Eine moderne und integrierte Psychiatrie mit der psychiatrischen Klinik als einem von vielen Bestandteilen ist in jedem Fall nicht komplementär, sondern als Alternative zur traditionellen klinikzentrierten und krisenorientierten Versorgung schwer psychisch Erkrankter zu sehen [59]. Ein Anforderungsprofil an derartige moderne psychiatrische Dienste und ihre Schnittstellen entwickelten Thornicroft und Tansella (Tabelle 2). Vor dem Hintergrund dieses Profils kann auch die Entwicklung patientenzentrierter Versorgungsstrukturen in der deutschen Psychiatrie diskutiert werden [60]. Die Evaluation der sich in England rasch weiterentwickelnden und vom Gesundheitsministerium unterstützten ACT-Teams in London zeigte, dass die Versorgung schwer psychisch erkrankter Menschen wohnortnah und ohne große Institutionen möglich, die Zufriedenheit mit den Diensten gut ist und die Belastung der Teams durch die intensive Arbeit mit schwierigen Patienten in Grenzen gehalten werden kann [6]. Entscheidend für den Erfolg der Teams war jedoch die Anwesenheit eines Psychiaters, eine adäquate personelle Ausstattung, die Verfügbarkeit einer Mindestzahl an psychiatrischen Betten und die Einhaltung grundlegender Prinzipien des Versorgungsmodells („model fidelity“). Für das Ziel einer Verringerung der Krankenhausaufnahmen waren die Integration medizinischer und sozialer Dienste und regelmäßige Hausbesuche die bedeutendsten Faktoren [65]. Allerdings wurde im Durchschnitt bei 20% der Patienten im 9-Monats-Follow-up eine stationäre Aufnahme in einer psychiatrischen Klinik gegen den Willen der Patienten veranlasst [45]. Die Häufigkeit dieses im Gegensatz zu regulären Krankenhausaufnahmen stets unerwünschten Outcomes weist darauf hin, dass das ACT-Modell nicht für alle Patienten geeignet ist und weiterentwickelt werden sollte, bzw. dass ein gewisses Maß an stationären Aufnahmen bei schwer psychisch Erkrankten, die grundsätzlich wohnortnah versorgt werden, akzeptiert werden muss.

Tabelle 2 Grundlegendes Profil psychiatrischer Dienste

Aus den Versorgungsstudien können drei wichtige Erfolgsfaktoren für eine integrierte psychiatrische Versorgung bei schweren psychischen Erkrankungen herausgearbeitet werden:

  • konkrete verbindliche Kooperationsmodelle oder personelle und finanzielle Gesamtverantwortung für die Gewährleistung einer modernen wissenschaftlich fundierten sektorisierten gemeindepsychiatrischen Behandlung,

  • die Organisation von Hausbesuchen für Schwersterkrankte und

  • die Zusammenstellung von multiprofessionellen Teams, die Kompetenzen und Fähigkeiten zur psychiatrischen Behandlung als auch der sozialen arbeits-, beschäftigungs- und wohnbezogenen Versorgung besitzen.

Bei der Evaluation und Implementierung von Einrichtungen und Angeboten stellt die Verminderung der Psychopathologie nur eines von vielen Ergebniskriterien dar.
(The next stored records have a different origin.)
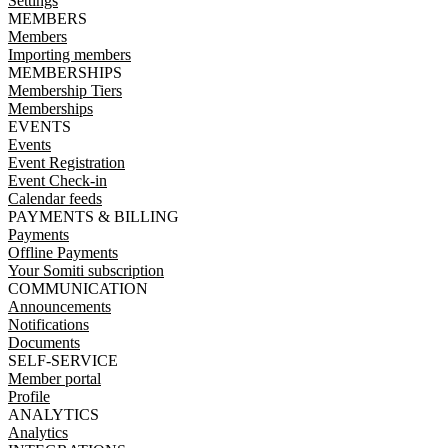
Settings
MEMBERS
Members
Importing members
MEMBERSHIPS
Membership Tiers
Memberships
EVENTS
Events
Event Registration
Event Check-in
Calendar feeds
PAYMENTS & BILLING
Payments
Offline Payments
Your Somiti subscription
COMMUNICATION
Announcements
Notifications
Documents
SELF-SERVICE
Member portal
Profile
ANALYTICS
Analytics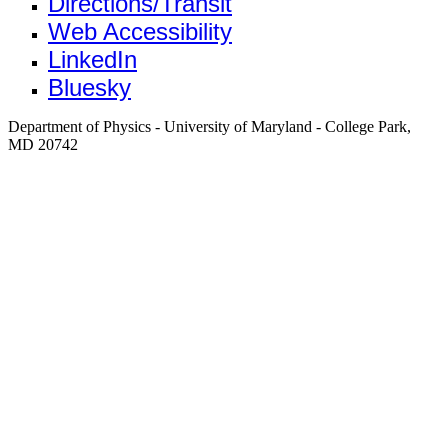
Directions/Transit
Web Accessibility
LinkedIn
Bluesky
Department of Physics - University of Maryland - College Park,
MD 20742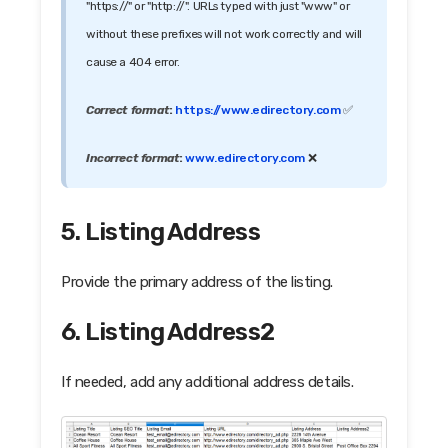
"https://" or "http://". URLs typed with just "www" or
without these prefixes will not work correctly and will
cause a 404 error.
Correct format
:
https://www.edirectory.com
✅
Incorrect format
:
www.edirectory.com
❌
5. Listing Address
Provide the primary address of the listing.
6. Listing Address2
If needed, add any additional address details.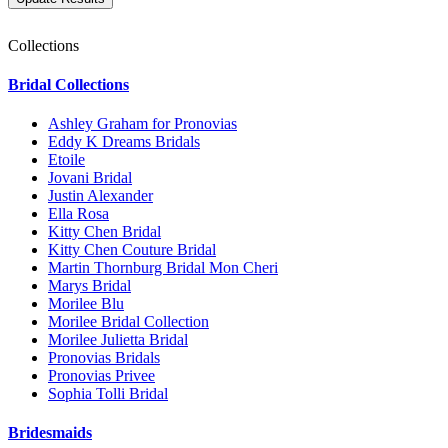
Collections
Bridal Collections
Ashley Graham for Pronovias
Eddy K Dreams Bridals
Etoile
Jovani Bridal
Justin Alexander
Ella Rosa
Kitty Chen Bridal
Kitty Chen Couture Bridal
Martin Thornburg Bridal Mon Cheri
Marys Bridal
Morilee Blu
Morilee Bridal Collection
Morilee Julietta Bridal
Pronovias Bridals
Pronovias Privee
Sophia Tolli Bridal
Bridesmaids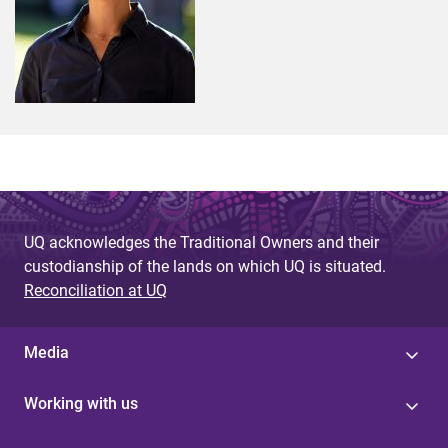
UQ acknowledges the Traditional Owners and their
custodianship of the lands on which UQ is situated.
Reconciliation at UQ
Media
Working with us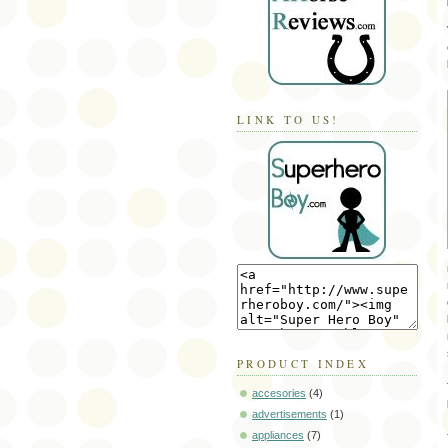
LINK TO US!
PRODUCT INDEX
accesories
(4)
advertisements
(1)
appliances
(7)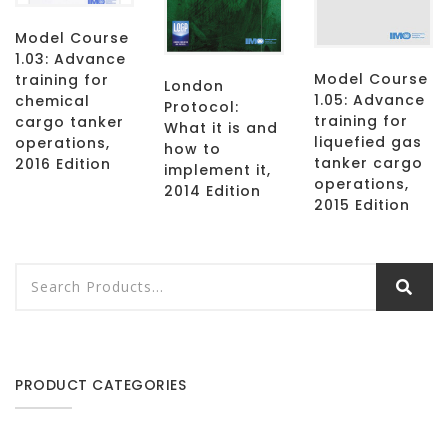
Model Course
1.03: Advance
Model Course
training for
London
1.05: Advance
chemical
Protocol:
training for
cargo tanker
What it is and
liquefied gas
operations,
how to
tanker cargo
2016 Edition
implement it,
operations,
2014 Edition
2015 Edition
PRODUCT CATEGORIES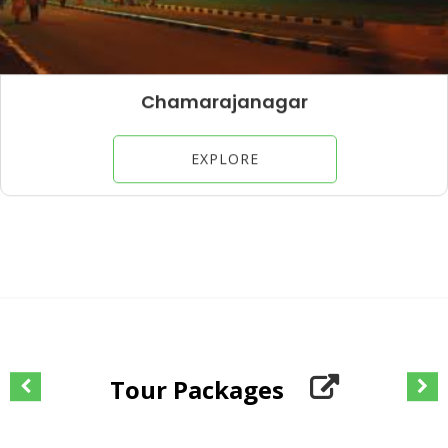
Chamarajanagar
EXPLORE
Tour Packages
Eine flächendeckende individuelle Betreuung in wohnortnahen Einrichtungen als Alternative zur Hospitalisierung oder zu häufigen Wiederaufnahmen ist eine der wesentlichen Forderungen der WHO zu Mindeststandards in der Versorgung psychisch Kranker [62]. Die medikamentösen Behandlungsmöglichkeiten, deren Erfolg vorwiegend anhand der akuten Psychopathologie beurteilt wird, gewährleisten alleine offensichtlich keine deutliche Verbesserung der langfristigen sozialen Situation chronisch schizophren Erkrankter [45]. Psychiatrische Versorgungssysteme müssen daher auf verschiedenen Ebenen und im Hinblick auf verschiedene Ergebnisperspektiven evaluiert werden. Aspekte der Lebensqualität und der Bedarfsdeckung werden zunehmend neben ärztlich bestimmte Erfolgsdefinitionen treten [24, 32], was zu einer veränderten Priorisierung und Ausgestaltung der psychiatrischen Dienste im Sinne einer besseren Patientenorientierung führen dürfte

Interessenkonflikt

Der korrespondierende Autor versichert, dass keine Verbindungen mit einer Firma, deren Produkt in dem Artikel genannt ist, oder einer Firma, die ein Konkurrenzprodukt vertreibt, bestehen.